Alas, Canadian Thanksgiving, you always come so soon!

This time every year, we confront a potentially ugly situation: store-bought pie crust. As someone who’s spent most of her summer styling pies with said crust, I can assure you that it tastes like sugary sand. Wouldn’t you much, much rather have one of those ultra-buttery crusts, that’s flaky and just s little tender and melts in your mouth? I know you would. You seem like a highly reasonable person.

On with it, then! Let’s begin our Pie Crust 101 lesson, Tough Cookie style. You’re going to learn to make a double-crust — enough crust for one covered pie (like apple, for example) or enough for two single-crust pies (like pumpkin).

General Tips & Tricks:

  • Pie dough likes to be kept cold, so make sure all the ingredients you’re working with are as cold as possible. It will make the dough easier to handle.
  • You can totally use a food processor for this process instead of a pastry cutter. And if you don’t have either of those, just use your fingers (but quickly, to keep the butter cold)!
  • When rolling out the dough, you want to flour enough to keep the dough from sticking, but still using the least amount of flour possible, so as not to make the dough too tough. As you keep making crusts, you’ll get better at gauging; don’t worry too much about it your first time around.
  • Don’t have a rolling pin? No sweat, just rinse off a wine bottle and use that instead.
  • Don’t panic. This is the number one rule. Just keep reminding yourself that a) people have been doing this successfully for centuries, and b) even the very, very worst homemade crust is usually miles better than a store-bought one.

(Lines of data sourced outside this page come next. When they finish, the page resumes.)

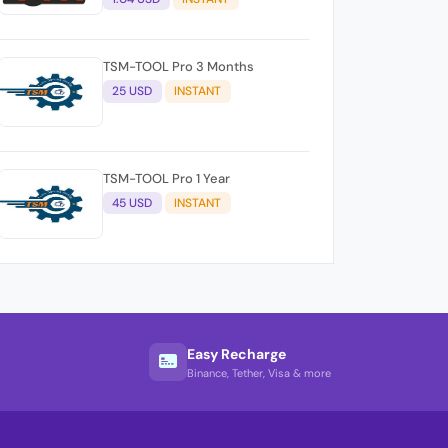
TSM-TOOL Pro 3 Months
25 USD
INSTANT
TSM-TOOL Pro 1 Year
45 USD
INSTANT
Easy Recharge
Binance, Tether, Visa & more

  • 2 1/2 cups all-purpose flour, plus more for rolling
  • 1 cup very cold unsalted butter, cut into 1/2 inch cubes, then shoved right back into the fridge
  • 1 Tablespoon sugar, plus more for dusting
  • 1 scant teaspoon salt
  • 1/2 cup cold water with a few ice cubes


Step 1: The basics

You have a pie plate on hand, yes?

Step 2: Butter incorporation

In a large bowl, whisk together your flour, sugar, and salt (or quickly pulse them together in a food processor). Add your cubes of butter and cut them in (or pulse in the processor) until the butter chunks are the size of small peas, and you have what looks like a very coarse meal.


(At this point, if you’re using a food processor, scrape contents out from the food processor and into a large bowl. People doing this in a bowl already, just keep using the same one.)

Step 3: Bringing it all together

Add half of the ice water and mix it in. Continue adding water 1 tablespoon at a time, until dough is slightly shaggy, but holds together when squeezed.  Try not to overmix.



Shape dough into two disks.  Wrap in plastic wrap/parchment paper and refrigerate for minimum 1 hour. This resting period allows the glutens to relax, the liquid to distribute evenly, and the dough to become firm enough to roll out — all good things for a tender crust!


Also, if you’re only making a single-crust pie, you can freeze the other dough serving for up to 6 months, or keep it in the fridge for another 2 days to use another time.

Step 4: Rolling prep

Remove one of your doughs from the fridge and allow it to come to room temperature for 5 minutes before rolling. Set aside a small bowl of flour for dusting. If you’ve got them kicking around, you might want a pastry brush and a bench scraper. The former helps dust off any excess flour from your crust, preventing it from getting tough (fingers work just fine; however, I do not recommend blowing the flour off, as you’ll end up with a huge mess, trust me). The latter is very, very useful for scraping crusted-on dough off your countertop, but a firm plastic spatula/the back of a large knife/a damp cloth and hours of dedication will achieve the same result.


Step 5: Rolling out

Generously flour your work surface, the top and bottom of your dough, and your rolling pin. The first rolling-out is always a bit of a — pardon my French — shitshow, but stick with me. Roll it out into a oval-ish shape as much as possible.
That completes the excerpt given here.